TIMESTAMP = datetime.now().strftime("%Y%m%d%H%M%S")

In [54]:
display_name = f"{YOUR_NAME}-english-tweetsdata-{TIMESTAMP}"

In [None]:
#Create a Dataset resource and import the data
#Using the Python SDK, we create a dataset and import the dataset in one call to TextDataset.create(), 
#as shown in the following cell.
#Creating and importing data is a long-running operation. 
# Use a timestamp to ensure unique resources
src_uris = f"gs://data_{YOUR_NAME}/tweets-labels.csv"

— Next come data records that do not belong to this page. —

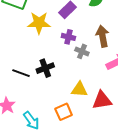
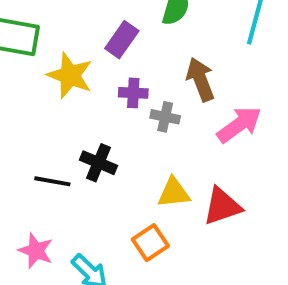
yellow star: (39, 23) -> (70, 75), turned 30
black cross: (45, 68) -> (98, 163), turned -36

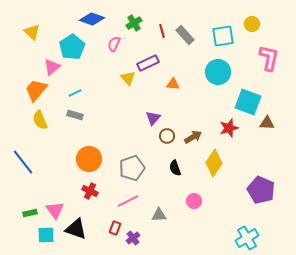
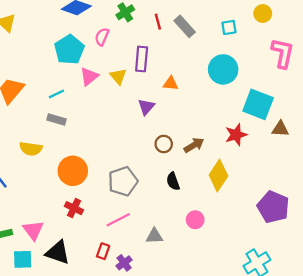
cyan square: (223, 36) -> (229, 27), size x0.6
cyan pentagon: (72, 47) -> (69, 50), moved
purple rectangle: (148, 63) -> (142, 59), turned -60
pink triangle: (52, 67) -> (89, 76), moved
purple triangle: (153, 118) -> (146, 107), moved
yellow semicircle: (40, 120) -> (31, 149), moved, turned -60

text_dataset = aiplatform.TextDataset.create(
    display_name=display_name,
    gcs_source=src_uris,
    import_schema_uri=aiplatform.schema.dataset.ioformat.text.single_label_classification,
    sync=True,
)
text_dataset.wait()

In [None]:
#Train the text classification model
#Training the model is a two part process:

#Define the training job. You must provide a display name and the type of training you want when you define the training job.
#Run the training job. 
#When running the training job, you need to supply a reference to the dataset to use for training. 
#At this step, you can also configure the data split percentages.
#You do not need to specify data splits. 
#The training job has a default setting of training 80%/ testing 10%/ validate 10% if you don't provide these values.

#To train your model, you call AutoMLTextTrainingJob.run().
#The method returns a reference to the new Model object.

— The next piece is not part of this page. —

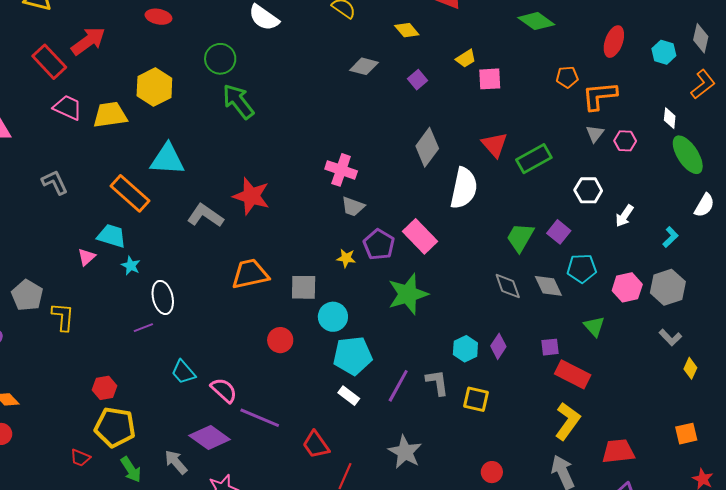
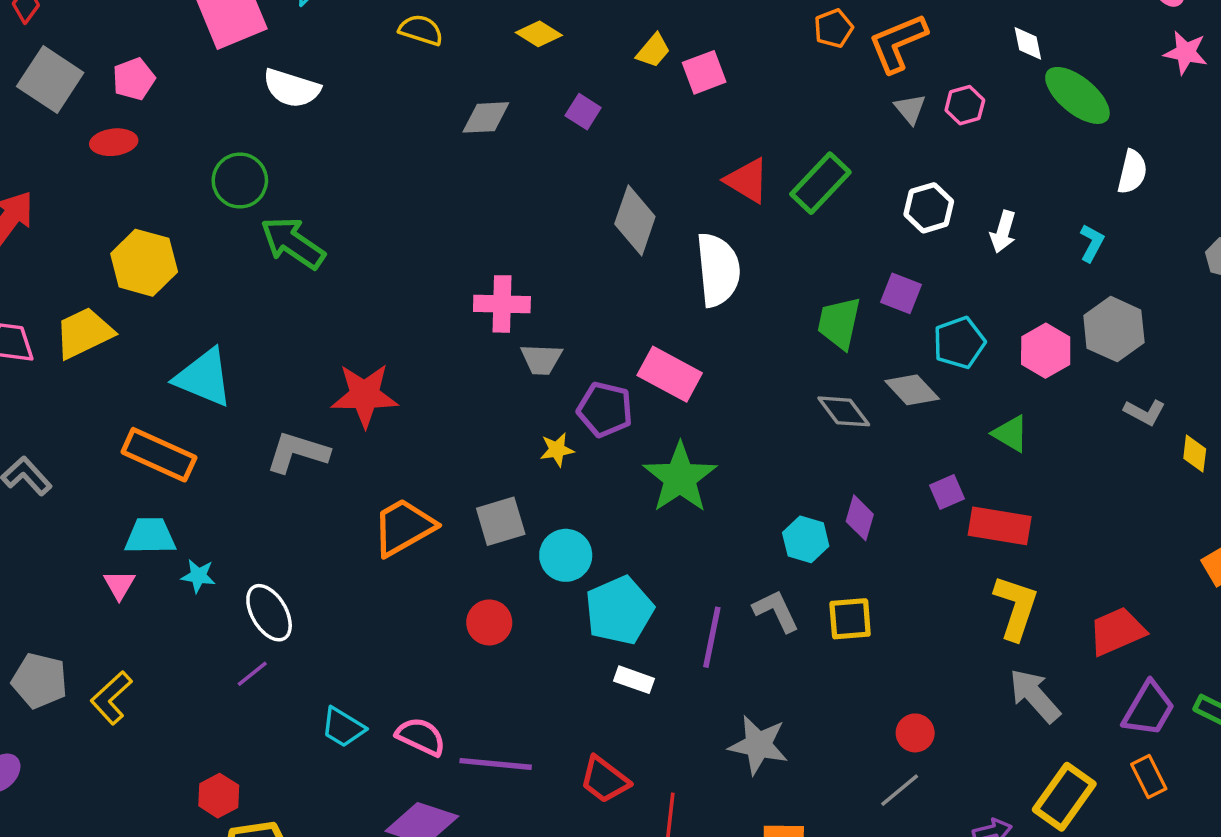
cyan triangle: (167, 159) -> (204, 378), turned 36
yellow L-shape: (63, 317) -> (111, 698), turned -120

#As with importing data into the dataset, training your model can take a substantial amount of time. 
#The client library prints out operation status messages while the training pipeline operation processes. 
#We must wait for the training process to complete before we can get the resource name and ID of the new model, 
#which is required for model evaluation and model deployment.


In [57]:
# Define the training job
training_job_display_name = f"{YOUR_NAME}-english-tweet-text-training-job-{TIMESTAMP}"
job = aiplatform.AutoMLTextTrainingJob(
    display_name=training_job_display_name,
    prediction_type="classification",
    multi_label=False,
)

In [None]:
text_dataset

In [59]:
text_dataset = aiplatform.TextDataset("5913324167272333312")

In [None]:
text_dataset

In [None]:
# Run the Training job
model_display_name = f"{YOUR_NAME}-tweet-text-classification-model-{TIMESTAMP}"

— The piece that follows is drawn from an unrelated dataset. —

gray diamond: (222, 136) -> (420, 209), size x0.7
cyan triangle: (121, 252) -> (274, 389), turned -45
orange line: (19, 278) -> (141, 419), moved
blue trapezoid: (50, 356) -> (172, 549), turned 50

#text_dataset = aiplatform.TextDataset("9181496036999299072")

model = job.run(
    dataset= text_dataset,
    model_display_name=model_display_name,
    training_fraction_split=0.7,
    validation_fraction_split=0.2,
    test_fraction_split=0.1,
    sync=True
)

In [None]:
model_display_name

In [63]:
model = aiplatform.Model.list(filter=f'display_name={model_display_name}')

In [None]:
model[0]

In [None]:
# Review model evaluation scores
# After the model training has finished, we can review the evaluation scores for it using the list_model_evaluations() method. 
# This method will return an iterator for each evaluation slice.

In [None]:
timestamp = datetime.now().strftime("%Y%m%d%H%M%S")
deployed_model_display_name = f"{MY_NAME}-deployed-tweets-text-classification-model-{timestamp}"
endpoint = model[0].deploy(
    deployed_model_display_name=deployed_model_display_name, sync=True
)

In [None]:
model_evaluations = model[0].list_model_evaluations()

for model_evaluation in model_evaluations:
    print(model_evaluation.to_dict())